There are 75 petrochemical plants in Iran -18 in Ma’shour alone, all of which are operational. Since its opening, about 125 thousand billion have been invested in the city’s petrochemical industries, with 24 thousand billion being spent on projects in development.There are approximately 150 firms affiliated with these industries with an estimated 27,300 workers on the payroll. Looking at the staggering rates of unemployment in Ma’shour, experts conclude that most of the staffers of these firms are non-Ahwazis. This is unjust, they say and these grievances should be looked into.Additionally, Ma’shour is lacking proper health, education, or entertainment services. The colossal resources have not saved the city from poverty, as none of the profits from these industries are being invested in city enrichment.

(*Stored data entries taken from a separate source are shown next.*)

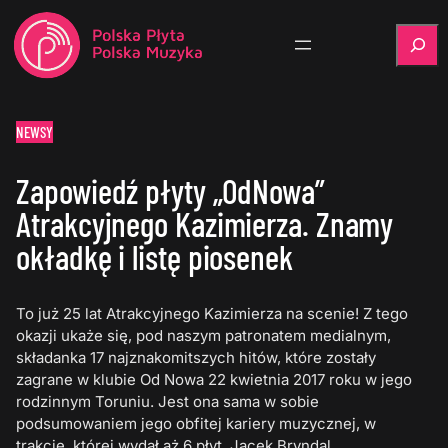
Szukaj
NEWSY
Zapowiedź płyty „OdNowa”
Atrakcyjnego Kazimierza. Znamy
okładkę i listę piosenek
To już 25 lat Atrakcyjnego Kazimierza na scenie! Z tego
okazji ukaże się, pod naszym patronatem medialnym,
składanka 17 najznakomitszych hitów, które zostały
zagrane w klubie Od Nowa 22 kwietnia 2017 roku w jego
rodzinnym Toruniu. Jest ona sama w sobie
podsumowaniem jego obfitej kariery muzycznej, w
trakcie, której wydał aż 6 płyt. Jacek Bryndal,…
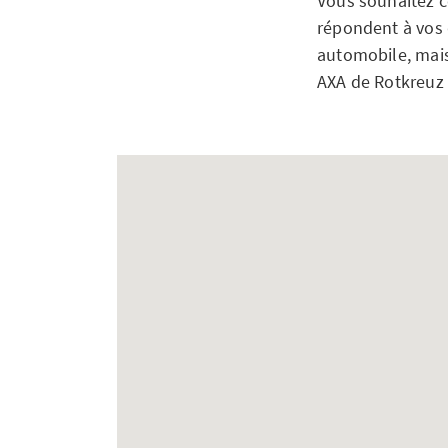
Vous souhaitez c
répondent à vos q
automobile, mais 
AXA de Rotkreuz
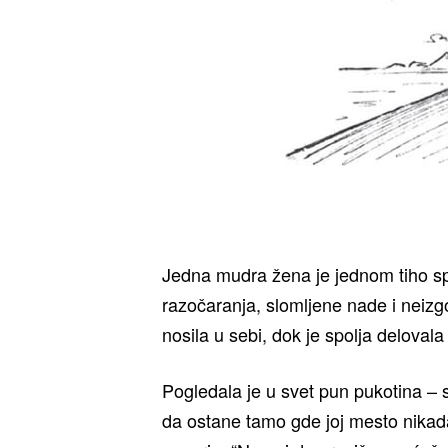
Jedna mudra žena je jednom tiho spa
razočaranja, slomljene nade i neiz
nosila u sebi, dok je spolja delovala
Pogledala je u svet pun pukotina – sv
da ostane tamo gde joj mesto nikada 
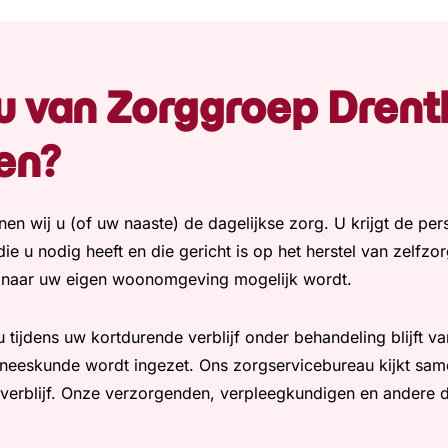
u van Zorggroep Drent
en?
rlenen wij u (of uw naaste) de dagelijkse zorg. U krijgt de pe
ie u nodig heeft en die gericht is op het herstel van zelfz
 naar uw eigen woonomgeving mogelijk wordt.
tijdens uw kortdurende verblijf onder behandeling blijft va
eneeskunde wordt ingezet. Ons zorgservicebureau kijkt sam
 verblijf. Onze verzorgenden, verpleegkundigen en andere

For years, Iran has been oppressing the Ahwazi Arab people through intimidation, mass arrests, torture, starvation, denial of employment, and the mass execution of Ahwazi civilians.The Iranian regime has become very sensitive to any protest by Ahwazis and any efforts to call for basic rights cracking down brutally at the first sign of any dissent and harassing, intimidating and often arresting anyone likely in an effort to quash demands and terrorise the local Arabs into silence.  The regime is, in fact, anxious to suppress any protests in the Arab Ahwaz, viewing the long-oppressed Ahwazis as a potential security risk and subjecting them to further brutal injustice and oppression.

This history includes a history of exploitation of the wealth and natural resources of Ahwaz, in particular, the natural gas and oil that are being extracted without discernible economic benefit for the Ahwazi Arab people. The Iranian state’s policies have crippled the majority of the Ahwazi Arab population. An estimated 90 percent of Ahwazi households live below the poverty line, even as they live on a sea of oil and gas, and mineral resources that have been exploited and stolen since 1925.